Morte de gerente do BB: Viúva faz apelo a W.Martins

A complexidade do caso gira em torno da origem da bala que matou o gerente, se saiu de uma arma dos bandidos ou da polícia.

As investigações que giram em torno da morte do gerente do Banco do Brasil de Miguel Alves, Ademyston Alves, em abril de 2013 ainda continuam sem definições. Inconformada com a falta de respostas, a viúva, Sandra Alves, pede urgência nos resultados e faz um apelo às autoridades do Piauí no sentido de reconhecerem o caso como prioridade.

?Eu vim aqui hoje fazer um apelo para a autoridade máxima do Estado para que ela venha pedir prioridade e agilidade no caso do meu esposo, e que ele venha falar por esta família que está angustiada e sem dormir?.

Ao fazer o apelo, Sandra Alves diz estar preocupada com o silêncio do Estado. Segundo ela, o secretário de Segurança afirmou que 95% do caso já estão concluídos e que nada alteraria os resultados do inquérito.

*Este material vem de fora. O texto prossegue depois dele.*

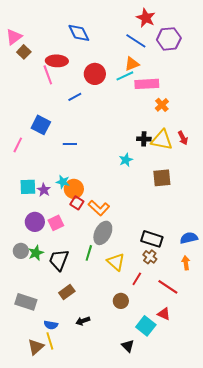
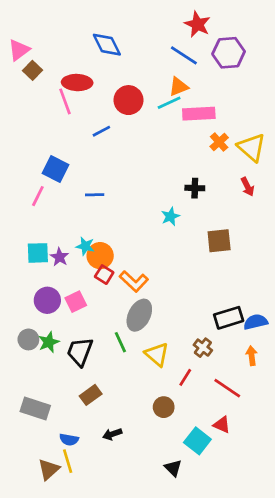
yellow triangle: (162, 140) -> (252, 147), moved, turned 30
pink line: (18, 145) -> (38, 196), moved
black rectangle: (152, 239) -> (229, 318), moved, turned -35
green line: (89, 253) -> (120, 342), turned -42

Para o delegado Igor, da Polícia Civil, já é possível ter uma dimensão do que possa ter ocorrido, mas os resultados somente poderão ser divulgados com as provas técnicas que compõem o inquérito. ?Desde o início tenho me colocado à disposição da família e do advogado. A família tem sede de justiça e nós também. Nós temos várias provas dentro do inquérito policial, mas a gente precisa também de provas técnicas. Eu já tenho uma dimensão do que possa ter ocorrido; várias situações que foram postas em dúvida, eu já tenho o resultado, portanto, eu não posso divulgar esse resultado enquanto estou na pendência de um laudo técnico.?

O gerente foi assassinado quando foi feito de escudo pelos assaltantes do Banco do Brasil na estrada que liga os municípios de Miguel Alves e Porto do Piauí ocasião em que foram apreendidas armas e o dinheiro roubado do banco. A atuação ousada e criminosa foi captada pelo sistema de filmagens da agência. A complexidade do caso gira em torno da origem da bala que matou o gerente, se saiu de uma arma dos bandidos ou da polícia.